Current STI prophylaxis research with gay men
A more recent study, by Bolan and colleagues (Sexually Transmitted Diseases, 2015), found that a daily dose of doxycycline prevented gonorrhea, syphilis and chlamydia infection in a small group of men. There are two currently ongoing trials with doxycycline for the prevention of STIs in men who have sex with men: One is enrolling men living with HIV with a history of prior syphilis, and the other is enrolling HIV-negative men on HIV PrEP.
“Superbugs,” and other possible problems of STI prophylaxis
“The most feared adverse consequence of antibiotic prophylaxis by far is the selection of antibiotic resistance,” said Molina. “Not only the selection of antibiotic resistance, but the clonal dissemination of drug-resistant STIs.” At this point in time, said Molina, we already have limited treatment options for some STIs, and for gonorrhea in particular.
“Every time we’ve used an antibiotic to treat or prevent gonorrhea, these bacteria have been able to develop resistance shortly thereafter.
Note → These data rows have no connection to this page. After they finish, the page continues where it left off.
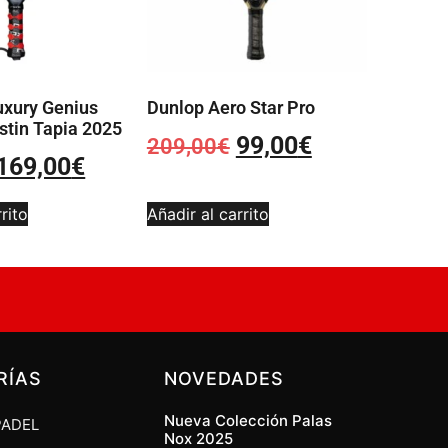
uxury Genius
Dunlop Aero Star Pro
stin Tapia 2025
99,00
€
209,00
€
169,00
€
rito
Añadir al carrito
RÍAS
NOVEDADES
Nueva Colección Palas
PADEL
Nox 2025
What we are fearing now, with gonorrhea, is to face untreatable gonorrhea in the future. We’re not there yet, but we have to be cautious with antibiotics used for treatment or prevention,” said Molina.
Chlamydia, however, is a bit different. So far, there have not been any reports of drug-resistant chlamydia infections in humans—although there has been a report of a drug-resistant chlamydia suis strain detected in pigs. (Farm animals are oftentimes treated prophylactically with antibiotics to prevent infections, which may have allowed this drug-resistant strain of chlamydia to develop.)
The bacteria that causes syphilis (treponema pallidum) is susceptible to the drug penicillin—even through the drug has been used for more than six decades. This may be because, in order for resistance to develop, you need multiple mutations to develop, which hasn’t happened yet.
Antibiotic therapy also may have a negative impact on the human microbiome (the colonies of bacteria, oftentimes “good” bacteria, that colonize our gut and other places in and around our bodies) or facilitate the emergence of STIs that delay their incubation period (i.e., that don’t show symptoms right away).
Antibiotic prophylaxis for STIs, even while highly successful in the short term, usually only provides transient benefits, said Molina. Importantly, antibiotics are not currently recommended as prophylaxis for STIs.
“The results of ongoing trials should be carefully analyzed,” he cautioned. “It would be premature at this point in time to recommend any implementation of prophylaxis until we have results from ongoing trials. Like with any prescription of antibiotics, the short-term benefits should be weighed against the long-term consequences for the community.”
During a Q&A at the end of the talk, Molina highlighted the idea that, in the future, prevention might look very different for different STIs. Preventing gonorrhea with antibiotics, because of the risk of developing drug-resistant strains, might not be a good idea. Whereas it might be more possible to develop antibiotic prophylaxis for chlamydia and syphilis.
“All these data suggest that we need to foster research in STI prevention and to develop vaccines for bacterial STIs.”